Great American Smokeout 2020

Since 1976, the American Cancer Society has hosted the Great American Smokeout, a public awareness event to encourage people to quit smoking. Organizations across the country use the event to encourage smokers to take action to quit smoking.

On Thursday, Nov. 19, at Feather River College, students and faculty have the opportunity to participate in the statewide day-of-action by visiting various booths with information and cessation materials for tobacco use. Because of COVID-19, the event will be less “hands-on” this year, but Plumas County Public Health Agency’s Tobacco Use Reduction Program, California Health Collaborative – Smoke Free High Country, Plumas Unified School District’s Tobacco Use Prevention Education, and Feather River College are partnering to bring visual displays, quit kits, a virtual trivia game where you can win a $10 local gift card, and additional cessation materials to students and faculty on-campus. Students and faculty are encouraged to tour the booths in the cafeteria from 11:30 a.m.-1 p.m. and will receive a free lunch ticket for stopping by.

Smoking accounts for nearly one in three cancer deaths in the United States and increases the risk of cancers of the lung, mouth, larynx (voice box), pharynx (throat), esophagus (swallowing tube), kidney, cervix, liver, bladder, pancreas, stomach, and colon/rectum, as well as for myeloid leukemia.

Smoking not only causes cancer, but it also damages nearly every organ in the body, including the lungs, heart, blood vessels, reproductive organs, mouth, skin, eyes, and bones. About 1 out of 5 (480,000) deaths in the United States are due to smoking.


While the smoking rate has dropped significantly, from 42 percent in 1965 to 14 percent in 2017, the gains have been inconsistent. Some groups of Americans suffer disproportionately more from smoking-related cancer and other diseases, including those who have less education, who live below the poverty level, or who suffer from serious psychological distress, as well as certain racial and ethnic groups, and lesbians, gays, and bisexuals.

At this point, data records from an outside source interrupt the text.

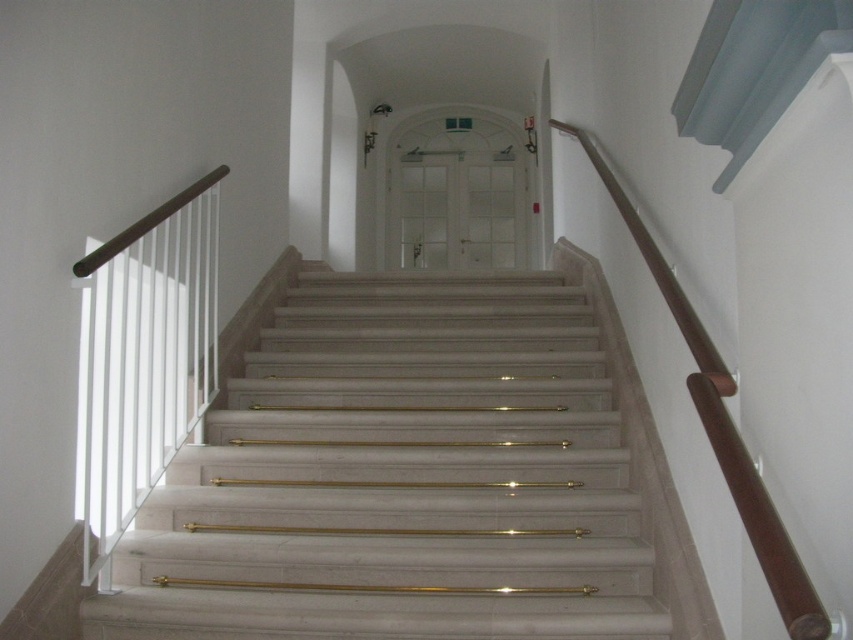 You are standing at the bottom of the staircase in the image. You see two points marked on the wall. The first point is at coordinates point (x=564, y=547) and the second is at point (x=746, y=529). If you were to walk straight up the staircase towards the door, which point would you encounter first?

Point (x=746, y=529) would be encountered first because it is in front of point (x=564, y=547) according to their positions.

You are standing at the bottom of the staircase and want to grab the brown polished wood handrail at upper right. Which direction should you move relative to the white marble stairs at center to reach it?

To reach the brown polished wood handrail at upper right, you should move to the right side of the white marble stairs at center since it is positioned on the left side of the handrail.

You are a delivery person carrying a large package that is 1.5 meters wide. You need to navigate through the hallway shown in the image. Can you pass through the area between the white marble stairs at center and the brown polished wood handrail at upper right?

The white marble stairs at center might be wider than brown polished wood handrail at upper right, so it is uncertain if the 1.5 meter wide package can pass through the space between them. Check the actual width before proceeding. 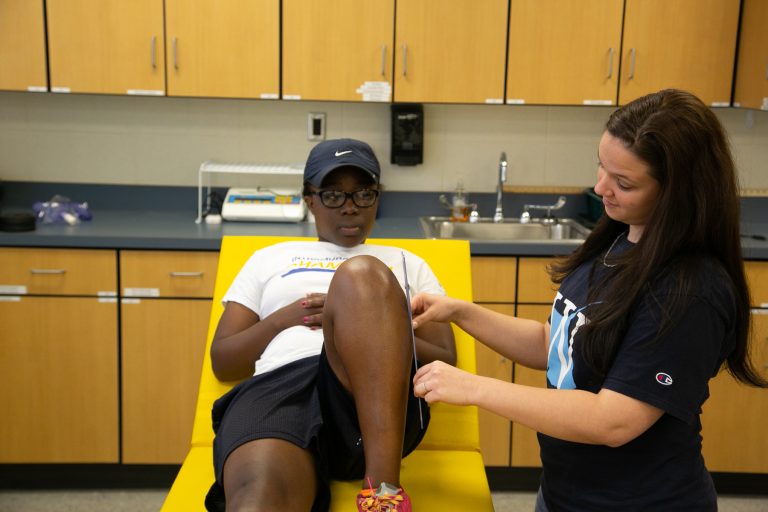 This screenshot has width=768, height=512. In order to click on soap dispenser in this screenshot , I will do `click(405, 143)`.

Quitting smoking can be extremely difficult. Experts say the best approach is to start with a plan and seek support. Quitting often takes multiple attempts. Smokers are strongly advised to use proven cessation methods, such as nicotine replacement therapies (NRTs, such as patches, gum, lozenges, etc.) or prescription medications and counseling, or a combination of all, to quit smoking. It’s a good idea to talk to your doctor or pharmacist to get their advice. Support is also important. Stop-smoking programs, telephone quitlines, self-help materials such as books and pamphlets, and smoking counselors or coaches can be a great help.